Beginning with the line that has "BRANSOLETKA TENISOWA CELINE SILVER" and ending with the line that has "Tinerii regizori din", retype the entries below exactly, except for the pictures.

Start of RECORD EXCERPTS

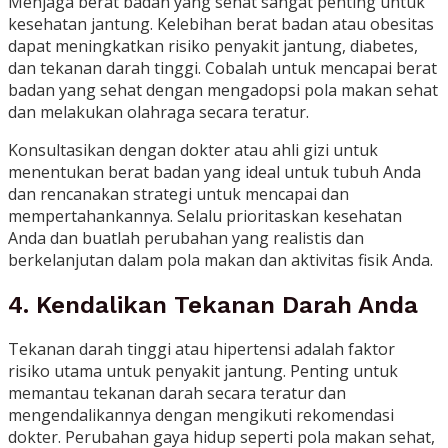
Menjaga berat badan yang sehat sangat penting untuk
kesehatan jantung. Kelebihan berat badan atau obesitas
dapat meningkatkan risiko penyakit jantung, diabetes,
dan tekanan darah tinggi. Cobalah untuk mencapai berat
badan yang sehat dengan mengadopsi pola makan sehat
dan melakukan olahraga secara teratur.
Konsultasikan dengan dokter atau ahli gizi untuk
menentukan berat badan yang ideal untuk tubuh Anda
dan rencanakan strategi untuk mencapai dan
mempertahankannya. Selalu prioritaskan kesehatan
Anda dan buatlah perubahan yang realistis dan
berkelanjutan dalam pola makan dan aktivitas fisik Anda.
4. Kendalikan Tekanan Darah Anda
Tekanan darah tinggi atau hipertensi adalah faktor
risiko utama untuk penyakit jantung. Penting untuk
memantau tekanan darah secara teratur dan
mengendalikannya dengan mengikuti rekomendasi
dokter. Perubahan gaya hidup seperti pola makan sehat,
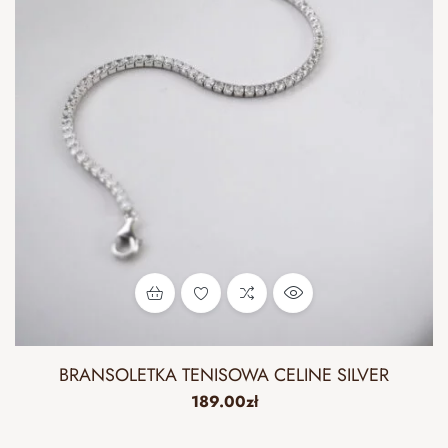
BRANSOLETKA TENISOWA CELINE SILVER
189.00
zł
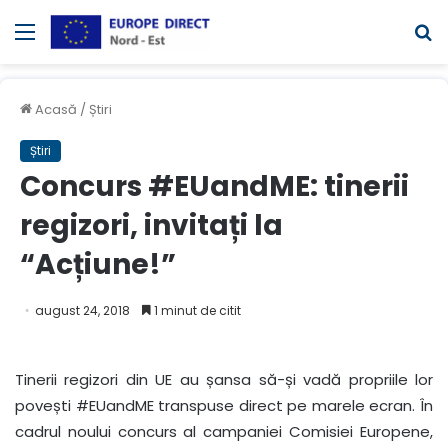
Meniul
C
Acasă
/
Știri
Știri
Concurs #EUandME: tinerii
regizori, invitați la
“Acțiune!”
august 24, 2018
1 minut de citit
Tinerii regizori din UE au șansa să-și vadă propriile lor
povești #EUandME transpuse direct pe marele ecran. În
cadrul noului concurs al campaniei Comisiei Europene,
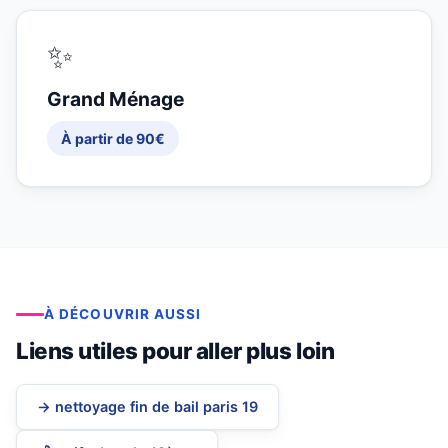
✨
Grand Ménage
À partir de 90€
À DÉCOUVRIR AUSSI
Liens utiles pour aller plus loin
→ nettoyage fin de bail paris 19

End of RECORD EXCERPTS
Start of RECORD EXCERPTS

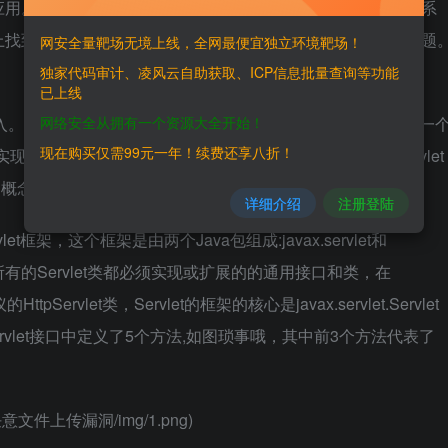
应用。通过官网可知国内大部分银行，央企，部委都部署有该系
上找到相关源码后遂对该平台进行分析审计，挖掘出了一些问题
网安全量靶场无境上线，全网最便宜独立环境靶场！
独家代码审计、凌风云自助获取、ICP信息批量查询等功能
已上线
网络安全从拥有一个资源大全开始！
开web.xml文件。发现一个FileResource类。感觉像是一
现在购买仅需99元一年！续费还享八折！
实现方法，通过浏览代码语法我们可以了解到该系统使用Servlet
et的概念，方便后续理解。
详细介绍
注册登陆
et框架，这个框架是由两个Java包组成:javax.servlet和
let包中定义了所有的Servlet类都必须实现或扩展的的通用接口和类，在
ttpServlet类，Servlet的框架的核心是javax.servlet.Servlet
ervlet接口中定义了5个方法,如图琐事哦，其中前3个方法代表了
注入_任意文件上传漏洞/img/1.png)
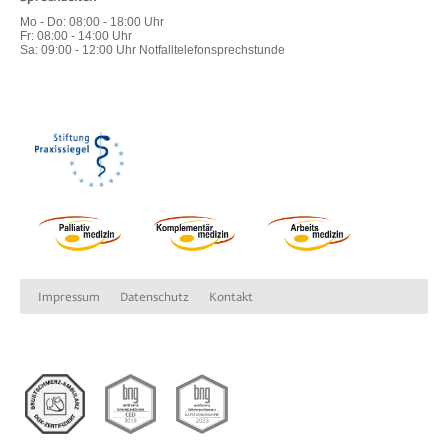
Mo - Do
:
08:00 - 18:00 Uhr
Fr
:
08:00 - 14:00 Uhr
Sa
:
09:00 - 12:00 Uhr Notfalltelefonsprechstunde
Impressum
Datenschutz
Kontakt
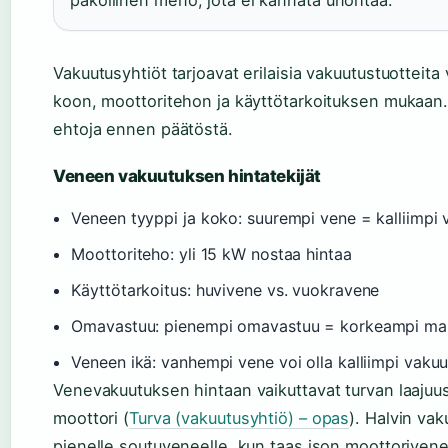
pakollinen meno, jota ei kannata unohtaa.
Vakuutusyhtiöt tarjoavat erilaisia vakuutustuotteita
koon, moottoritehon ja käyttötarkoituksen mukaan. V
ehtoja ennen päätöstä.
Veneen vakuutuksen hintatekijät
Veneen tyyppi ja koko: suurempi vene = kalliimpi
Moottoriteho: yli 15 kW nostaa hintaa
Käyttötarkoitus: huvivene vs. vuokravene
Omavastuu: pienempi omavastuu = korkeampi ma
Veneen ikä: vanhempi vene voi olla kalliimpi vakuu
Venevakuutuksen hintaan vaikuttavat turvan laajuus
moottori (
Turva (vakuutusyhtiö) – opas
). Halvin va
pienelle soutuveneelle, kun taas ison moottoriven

End of RECORD EXCERPTS

REPLY =>
BRANSOLETKA TENISOWA CELINE SILVER
189.00
zł
Meniul
C
Acasă
/
Știri
Știri
Concurs #EUandME: tinerii
regizori, invitați la
“Acțiune!”
august 24, 2018
1 minut de citit
Tinerii regizori din UE au șansa să-și vadă propriile lor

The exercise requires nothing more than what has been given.